Die Fenster im Fernsehen wurden mit der Zeit allerdings immer kleiner für einen wie ihn. Er machte in den Neunzigern noch diverse Shows, die immer auf ihn zugeschnitten waren, ihm also maximale Freiheit boten. Aber dann kam die Comedy-Welle über Deutschland. Plötzlich wurde Stand-up groß: Bis auf den Gagknochen runtergestrippte Programme, die sich von Punchline zu Punchline hangelten und von ihren Vertretern akribisch einstudiert und vorgetragen wurden. Comedians traten in verschiedenen Shows mit den immer exakt gleichen Nummern auf und wurden gefeiert.

Das Fernsehen, auch die Privatsender, reglementierten sich immer strenger, alles wurde formatiert, sah so gleich wie möglich aus, nichts durfte den Fluss der Bilder und Werbebilder stören. Keine Welt für einen wie Dall. Der kleine, große Mann aus der Kneipe nebenan wurde zum Auslaufmodell in einer knallbunten Flitterwelt zwischen Loveparade und Verona Pooth, die damals noch Feldbusch hieß. Doch Dall fand auch dort noch seine Bühne: Er tourte und tingelte, erst mit Best-of-Programmen, später mit einem Ein-Personen-Theaterstück. In die Theater und Kleinkunstbühnen, da kamen die Leute noch, um ihn zu sehen.

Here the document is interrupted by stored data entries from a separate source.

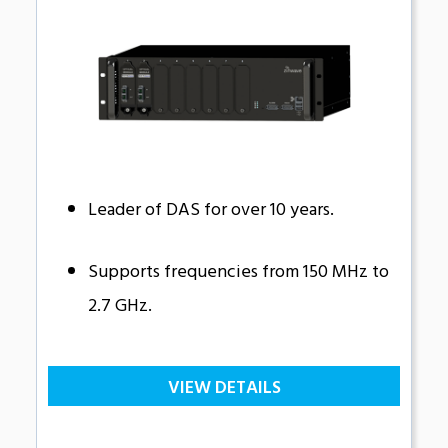
Leader of DAS for over 10 years.
Supports frequencies from 150 MHz to
2.7 GHz.
VIEW DETAILS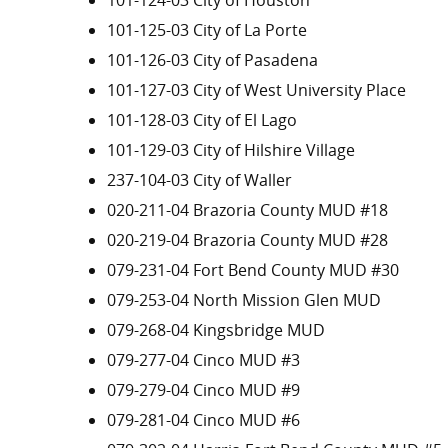
101-124-03 City of Houston
101-125-03 City of La Porte
101-126-03 City of Pasadena
101-127-03 City of West University Place
101-128-03 City of El Lago
101-129-03 City of Hilshire Village
237-104-03 City of Waller
020-211-04 Brazoria County MUD #18
020-219-04 Brazoria County MUD #28
079-231-04 Fort Bend County MUD #30
079-253-04 North Mission Glen MUD
079-268-04 Kingsbridge MUD
079-277-04 Cinco MUD #3
079-279-04 Cinco MUD #9
079-281-04 Cinco MUD #6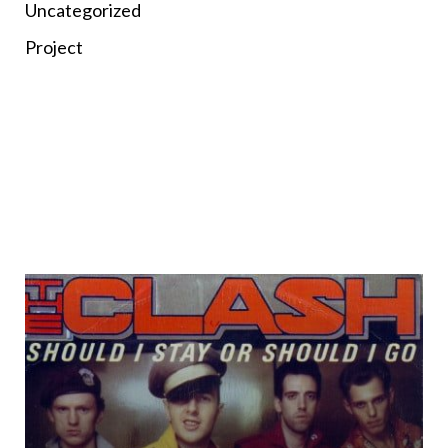
Uncategorized
Project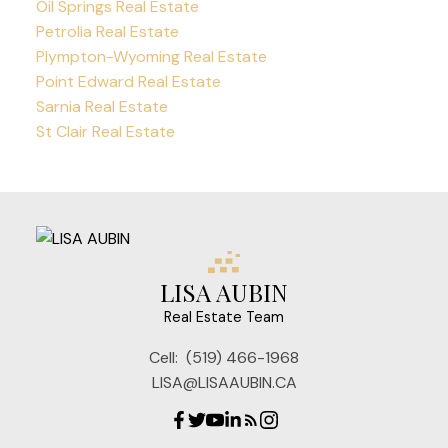
Oil Springs Real Estate
Petrolia Real Estate
Plympton-Wyoming Real Estate
Point Edward Real Estate
Sarnia Real Estate
St Clair Real Estate
LISA AUBIN
Real Estate Team
Cell:
(519) 466-1968
LISA@LISAAUBIN.CA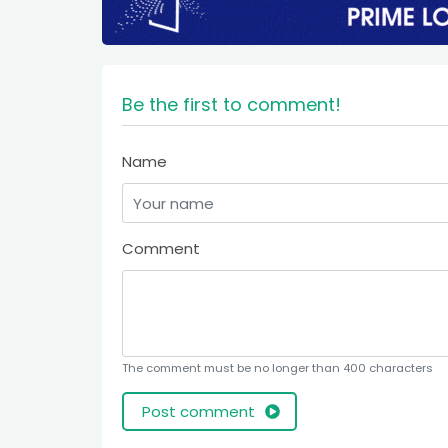
Be the first to comment!
Name
Comment
The comment must be no longer than 400 characters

Wann immer man Karl Dall in den letzten Jahren noch im Fernsehen sah, nahm man eine sanfte Wandlung wahr. Karl Dall war weicher geworden. Die Unverschämtheit wich einer Nostalgie. Er wirkte in Interviews fast sentimental, bis ihm wieder einfiel, wodurch er eigentlich bekannt geworden war. Dann sammelte er sich kurz und riss dann wieder eine seiner klassischen Zoten. Sein letztes Engagement war in der Telenovela Rote Rosen. Ausgerechnet er in einer Telenovela. Da war er wieder, ein letztes Mal: der Mann, der so schön fehl am Platz sein konnte wie niemand sonst. Nun ist Karl Dall mit 79 Jahren gestorben.